Porté par le groupe Valency International, ce projet transforme les résidus de cajou, autrefois considérés comme des déchets, en ressources énergétiques et industrielles de haute valeur.
La cérémonie d’inauguration s’est déroulée sous la présidence du ministre du Commerce, de l’Industrie et de l’Artisanat, Kalil Konaté, entouré de responsables administratifs, institutionnels et de partenaires techniques.
Présentée comme la première installation commerciale de grande envergure en Afrique pour la production de biochar à partir de coques de cajou, l’usine peut traiter jusqu’à 20 000 tonnes de résidus par an. Elle générera environ 6 000 tonnes de biochar, ainsi que du biocarburant et de l’énergie, grâce à une technologie innovante de valorisation des sous-produits agricoles.

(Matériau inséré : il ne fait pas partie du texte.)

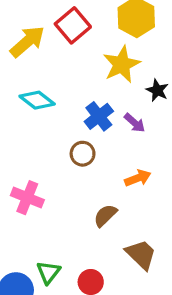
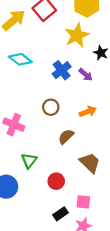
brown circle: (83, 154) -> (51, 107), moved
green triangle: (48, 272) -> (29, 161), moved

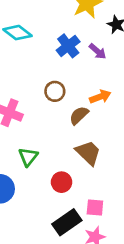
brown semicircle: (66, 137) -> (79, 115), moved
brown trapezoid: (90, 163) -> (88, 153), moved
black rectangle: (61, 214) -> (67, 222), size x1.5

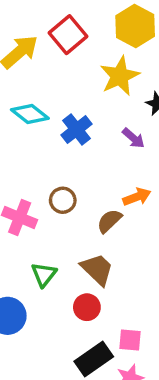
blue cross: (68, 46) -> (77, 130), moved
brown circle: (55, 91) -> (63, 200), moved
brown trapezoid: (88, 153) -> (97, 269), moved

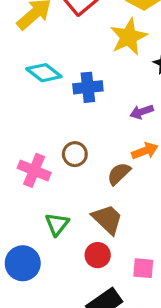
blue cross: (77, 130) -> (88, 87), turned 32
purple arrow: (133, 138) -> (142, 112), moved, turned 120
pink square: (130, 340) -> (143, 268), moved

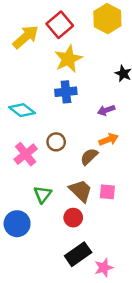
yellow star: (129, 37) -> (68, 59), moved
cyan diamond: (44, 73) -> (22, 110), moved
pink cross: (34, 170) -> (26, 154), turned 30
pink square: (143, 268) -> (107, 192), moved

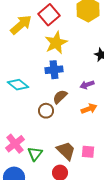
pink cross: (26, 154) -> (15, 144), moved
brown semicircle: (89, 157) -> (60, 97), moved

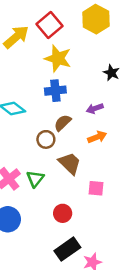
yellow star: (56, 43) -> (58, 58), turned -30
brown trapezoid: (66, 151) -> (70, 163), moved
green triangle: (35, 154) -> (35, 179), moved

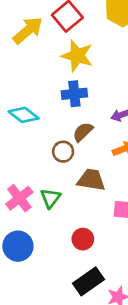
brown trapezoid: (70, 163) -> (91, 180), turned -35

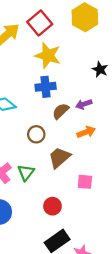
brown semicircle: (83, 132) -> (61, 111), moved
brown trapezoid: (91, 180) -> (59, 158), turned -50

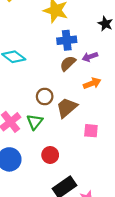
blue cross: (46, 87) -> (67, 40), moved
brown circle: (36, 134) -> (45, 96), moved
red circle: (52, 206) -> (50, 155), moved

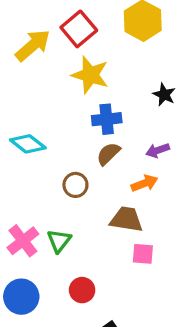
purple arrow: (90, 57) -> (158, 150), moved
brown circle: (45, 96) -> (75, 185), moved
brown trapezoid: (67, 108) -> (126, 219), moved, turned 50

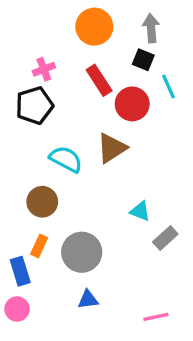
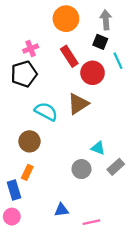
gray circle: (82, 252) -> (81, 169), moved, size x0.7
pink line: (156, 317) -> (91, 222), moved

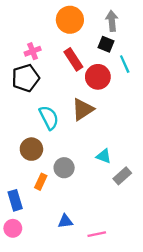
cyan semicircle: (46, 112) -> (49, 118), turned 35
gray circle: (81, 169) -> (64, 168), moved
orange rectangle: (27, 172) -> (41, 182), moved

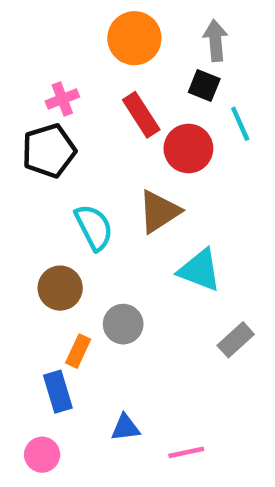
cyan triangle: (104, 156) -> (200, 270), moved, size x1.5
blue rectangle: (15, 200) -> (58, 392), moved
pink circle: (13, 228) -> (42, 455), moved

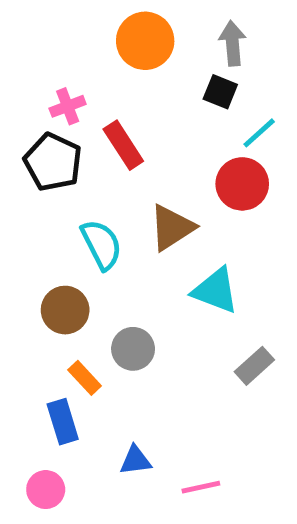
red rectangle: (141, 115) -> (123, 145), moved
cyan line: (240, 124) -> (259, 133), turned 72
red circle: (188, 149) -> (242, 184), moved
black pentagon: (49, 151) -> (53, 162), turned -30
orange rectangle: (78, 351) -> (85, 378), turned -68

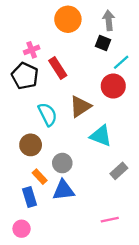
blue triangle: (135, 460) -> (63, 190), moved, size x1.5
pink line: (201, 487) -> (110, 220), moved

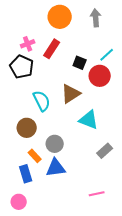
black square: (103, 43) -> (80, 63), moved
red rectangle: (58, 68) -> (52, 49), moved, turned 66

Selon les promoteurs, cette innovation réduira les déchets de l’industrie de la noix de cajou tout en créant de nouvelles opportunités économiques dans cette filière clé.
« Nous assistons à la transformation de sous-produits agricoles en ressources industrielles stratégiques », a déclaré le ministre Kalil Konaté, saluant un investissement qui favorise la création de valeur locale et une industrie plus durable.
Après la cérémonie, le ministre a visité les installations avec les responsables de Valency International et de Revata Carbon. Il a réaffirmé l’engagement du gouvernement à soutenir les projets industriels innovants, créateurs d’emplois et moteurs de croissance.
Premier producteur mondial de noix de cajou brute, la Côte d’Ivoire poursuit sa stratégie d’augmentation de la transformation locale de l’anacarde pour maximiser les retombées économiques. Avec cette unité de biochar, le pays renforce son ambition de développer une industrie de transformation performante, en valorisant les sous-produits agricoles dans une logique d’économie circulaire.
Cette infrastructure ouvre de nouvelles perspectives pour la filière anacarde et confirme la volonté des autorités ivoiriennes de faire de la transformation industrielle un levier de développement économique durable.